[Aim of the exercise]: Copy exactly the lines that run from the top of the listing to the line containing "het pigment", both ends included, and omit the pictures.

———

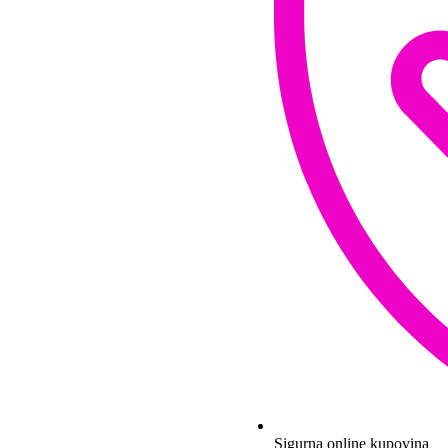
Sigurna online kupovina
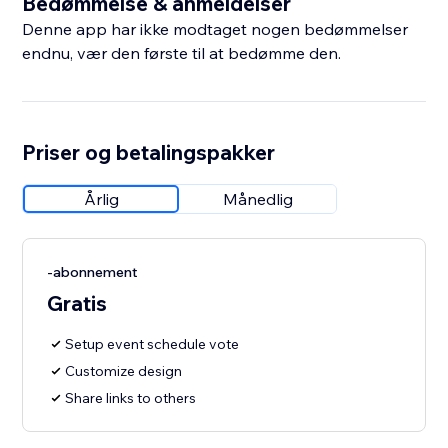
Bedømmelse & anmeldelser
Denne app har ikke modtaget nogen bedømmelser
endnu, vær den første til at bedømme den.
Priser og betalingspakker
Årlig
Månedlig
-abonnement
Gratis
Setup event schedule vote
Customize design
Share links to others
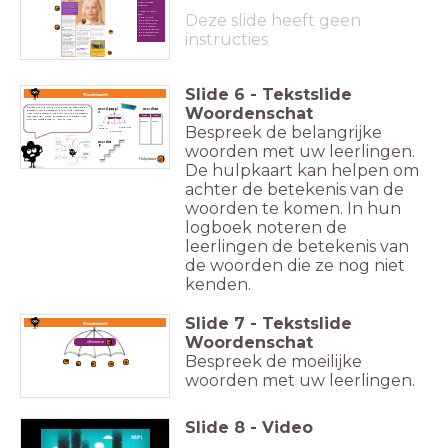
nog niet goed
begrijpt.
Arceer in ieder
Deze slide heeft geen
geval:
albinisme
de erfelijkheid
de melanine
het pigment
de aandoening
instructies
de vooroordelen
besmettelijk
Slide
6
-
Tekstslide
Woordenschat
Woordenschat
Ga met behulp van de hulpkaart op zoek naar de
woordparapl
woordkast
betekenis van de woorden die jij hebt gearceerd.
u
Weet je de betekenis nog niet? Schrijf de betekenis
klein
groot
voor jezelf op. Horen er woorden bij elkaar? Maak
eten
dan een woordparaplu, -kast of -trap.
olifant
muis
Bespreek de belangrijke
het
het diner
ontbijt
de lunch
woordtra
woorden met uw leerlingen.
p
Hulpkaart
De hulpkaart kan helpen om
achter de betekenis van de
woorden te komen. In hun
logboek noteren de
leerlingen de betekenis van
de woorden die ze nog niet
kenden.
Slide
7
-
Tekstslide
Woordenschat
Woordenschat
albinisme
Bespreek de moeilijke
woorden met uw leerlingen.
Slide
8
-
Video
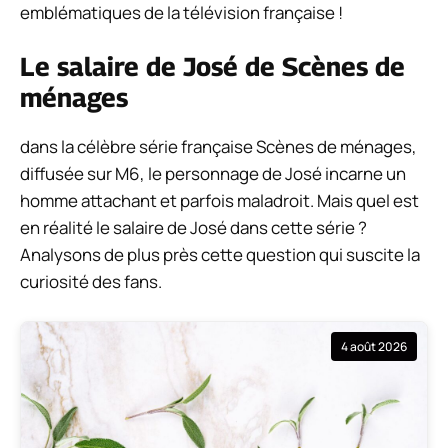
emblématiques de la télévision française !
Le salaire de José de Scènes de
ménages
dans la célèbre série française Scènes de ménages,
diffusée sur M6, le personnage de José incarne un
homme attachant et parfois maladroit. Mais quel est
en réalité le salaire de José dans cette série ?
Analysons de plus près cette question qui suscite la
curiosité des fans.
4 août 2026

———

[Response for this exercise]:
Sigurna online kupovina
Bedømmelse & anmeldelser
Denne app har ikke modtaget nogen bedømmelser
endnu, vær den første til at bedømme den.
Priser og betalingspakker
Årlig
Månedlig
-abonnement
Gratis
Setup event schedule vote
Customize design
Share links to others
nog niet goed
begrijpt.
Arceer in ieder
Deze slide heeft geen
geval:
albinisme
de erfelijkheid
de melanine
het pigment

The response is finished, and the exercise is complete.